Multiple versions of the same content are not good for SEO because it can lead to lower rankings for the following reasons:

  • inbound link juice diluted;
  • search engine confusion (which version to index and rank?); and
  • consuming crawl budget (search engines will only crawl a limited number of pages from a site and you don’t want to waste that budget!).

From an analytics perspective it’s also not great because your statistics get spread across multiple pages.

🚀 TL;DR Show me the code. Look at the 14-canonical branch. This site is deployed here.

A canonical link is a way of telling search engines which version of a page with similar or duplicate content is the official or preferred version. Users generally want to see the most recent version of the documentation, so that’s where the canonical link should normally point.

Our site has multiple versions of content pages. For example, the “What is Gatsby?” page can be found at the following paths:

  • /0.1/what-is-gatsby/
  • /0.2/what-is-gatsby/
  • /0.3/what-is-gatsby/
  • /1.0/what-is-gatsby/
  • /1.1/what-is-gatsby/ and
  • /1.2/what-is-gatsby/.

Of these, the last (the most recent version) is the most relevant, so that should be the target of the canonical link.

A canonical link consists of a <link> tag in the <head> of the HTML document.

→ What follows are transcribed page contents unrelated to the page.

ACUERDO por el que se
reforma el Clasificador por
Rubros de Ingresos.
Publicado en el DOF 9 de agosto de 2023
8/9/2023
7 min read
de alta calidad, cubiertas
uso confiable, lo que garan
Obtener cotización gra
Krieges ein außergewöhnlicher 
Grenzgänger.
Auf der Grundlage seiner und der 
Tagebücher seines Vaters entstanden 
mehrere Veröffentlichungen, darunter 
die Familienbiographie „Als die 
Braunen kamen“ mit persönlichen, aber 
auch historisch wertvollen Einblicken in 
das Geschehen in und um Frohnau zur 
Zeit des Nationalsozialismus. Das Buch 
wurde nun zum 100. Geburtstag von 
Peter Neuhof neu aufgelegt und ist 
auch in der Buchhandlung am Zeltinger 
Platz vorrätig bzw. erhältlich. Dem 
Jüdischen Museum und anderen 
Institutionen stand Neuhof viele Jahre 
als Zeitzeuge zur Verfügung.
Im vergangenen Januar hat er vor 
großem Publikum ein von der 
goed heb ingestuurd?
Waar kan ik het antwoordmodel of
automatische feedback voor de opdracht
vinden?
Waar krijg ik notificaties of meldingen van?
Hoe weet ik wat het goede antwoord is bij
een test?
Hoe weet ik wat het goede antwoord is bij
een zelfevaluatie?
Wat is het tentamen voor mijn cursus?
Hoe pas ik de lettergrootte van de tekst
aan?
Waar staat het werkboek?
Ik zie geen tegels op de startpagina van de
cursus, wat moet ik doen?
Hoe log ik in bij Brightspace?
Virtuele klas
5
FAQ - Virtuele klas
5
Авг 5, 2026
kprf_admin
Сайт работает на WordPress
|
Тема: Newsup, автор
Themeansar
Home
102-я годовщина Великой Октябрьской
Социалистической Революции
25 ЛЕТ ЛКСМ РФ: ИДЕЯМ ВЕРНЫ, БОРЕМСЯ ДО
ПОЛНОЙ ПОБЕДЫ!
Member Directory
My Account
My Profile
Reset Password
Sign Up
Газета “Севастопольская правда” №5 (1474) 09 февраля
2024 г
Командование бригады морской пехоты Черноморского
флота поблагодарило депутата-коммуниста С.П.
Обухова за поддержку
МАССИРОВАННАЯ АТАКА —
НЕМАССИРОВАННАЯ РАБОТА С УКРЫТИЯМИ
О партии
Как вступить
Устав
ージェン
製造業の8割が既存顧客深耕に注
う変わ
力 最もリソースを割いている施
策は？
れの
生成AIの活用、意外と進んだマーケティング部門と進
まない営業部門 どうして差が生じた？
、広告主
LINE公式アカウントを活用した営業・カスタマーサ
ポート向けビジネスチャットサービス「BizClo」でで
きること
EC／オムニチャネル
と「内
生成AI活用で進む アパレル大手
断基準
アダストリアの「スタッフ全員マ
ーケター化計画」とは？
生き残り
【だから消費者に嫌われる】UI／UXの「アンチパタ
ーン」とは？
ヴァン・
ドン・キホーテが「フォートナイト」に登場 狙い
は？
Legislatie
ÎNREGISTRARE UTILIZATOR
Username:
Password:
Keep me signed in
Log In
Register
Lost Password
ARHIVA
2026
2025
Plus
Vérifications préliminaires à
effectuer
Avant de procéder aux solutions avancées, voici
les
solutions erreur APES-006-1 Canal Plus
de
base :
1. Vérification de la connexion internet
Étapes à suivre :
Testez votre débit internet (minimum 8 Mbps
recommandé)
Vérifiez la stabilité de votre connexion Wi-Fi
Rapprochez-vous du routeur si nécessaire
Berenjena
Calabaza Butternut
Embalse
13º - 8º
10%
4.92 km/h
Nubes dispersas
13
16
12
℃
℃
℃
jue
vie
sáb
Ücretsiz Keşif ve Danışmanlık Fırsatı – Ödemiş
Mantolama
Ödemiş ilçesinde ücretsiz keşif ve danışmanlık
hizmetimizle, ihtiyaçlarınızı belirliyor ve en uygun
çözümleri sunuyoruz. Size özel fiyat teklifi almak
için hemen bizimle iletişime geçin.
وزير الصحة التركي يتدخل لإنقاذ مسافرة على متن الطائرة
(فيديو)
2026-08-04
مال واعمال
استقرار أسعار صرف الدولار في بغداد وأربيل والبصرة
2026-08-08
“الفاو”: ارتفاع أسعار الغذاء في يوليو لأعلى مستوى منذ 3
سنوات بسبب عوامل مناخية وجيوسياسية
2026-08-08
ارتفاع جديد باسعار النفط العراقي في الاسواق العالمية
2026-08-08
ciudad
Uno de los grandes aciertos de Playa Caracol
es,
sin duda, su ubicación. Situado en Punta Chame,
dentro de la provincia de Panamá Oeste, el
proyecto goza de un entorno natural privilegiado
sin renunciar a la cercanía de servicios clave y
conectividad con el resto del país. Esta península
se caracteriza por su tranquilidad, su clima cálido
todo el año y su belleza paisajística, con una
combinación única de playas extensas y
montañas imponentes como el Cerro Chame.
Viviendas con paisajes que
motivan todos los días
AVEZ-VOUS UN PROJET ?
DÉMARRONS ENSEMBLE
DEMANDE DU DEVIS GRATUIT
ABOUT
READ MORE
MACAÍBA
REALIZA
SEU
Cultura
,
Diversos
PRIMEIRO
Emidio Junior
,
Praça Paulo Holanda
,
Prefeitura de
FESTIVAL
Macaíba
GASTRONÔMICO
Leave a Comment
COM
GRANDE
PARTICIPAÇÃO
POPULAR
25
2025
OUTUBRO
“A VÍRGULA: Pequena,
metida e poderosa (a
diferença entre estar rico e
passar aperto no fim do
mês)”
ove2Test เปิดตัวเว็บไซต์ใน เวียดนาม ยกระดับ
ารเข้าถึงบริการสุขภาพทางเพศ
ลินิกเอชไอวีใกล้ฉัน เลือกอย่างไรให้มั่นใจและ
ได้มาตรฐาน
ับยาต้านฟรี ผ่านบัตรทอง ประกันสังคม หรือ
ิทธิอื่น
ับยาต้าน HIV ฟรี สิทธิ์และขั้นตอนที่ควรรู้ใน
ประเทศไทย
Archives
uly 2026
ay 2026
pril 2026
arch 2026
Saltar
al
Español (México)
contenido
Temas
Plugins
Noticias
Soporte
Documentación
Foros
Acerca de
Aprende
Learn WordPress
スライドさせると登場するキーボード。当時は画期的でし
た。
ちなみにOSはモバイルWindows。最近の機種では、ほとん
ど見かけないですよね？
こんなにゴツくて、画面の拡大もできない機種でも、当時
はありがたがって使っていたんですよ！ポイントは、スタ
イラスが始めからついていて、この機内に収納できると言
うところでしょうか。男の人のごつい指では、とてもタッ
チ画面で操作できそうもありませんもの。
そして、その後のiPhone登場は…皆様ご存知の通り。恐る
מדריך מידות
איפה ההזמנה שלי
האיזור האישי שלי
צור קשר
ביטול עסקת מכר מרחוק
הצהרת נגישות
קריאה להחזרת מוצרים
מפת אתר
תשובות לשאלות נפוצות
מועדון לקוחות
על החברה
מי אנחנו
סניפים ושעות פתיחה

We’ll see some examples shortly.

💡 The href attribute for a canonical <link> tag will always be an absolute URL.

A canonical link will remove the ambiguity around which page contains the most relevant (or “canonical”) version of the content. They help for SEO. And they improve UX.

Below is a snapshot of the ahrefs duplicates dashboard for the site before introducing the canonical links. There’s a lot of orange and red in there: things that need to be fixed!

Duplicates dashboard for the site before introducing the canonical links.

Constructing the Canonical URL

The target of the canonical link needs to be an absolute URL. We’ll use the domain specified as siteMetadata.siteUrl in gatsby-config.js to construct the absolute URL.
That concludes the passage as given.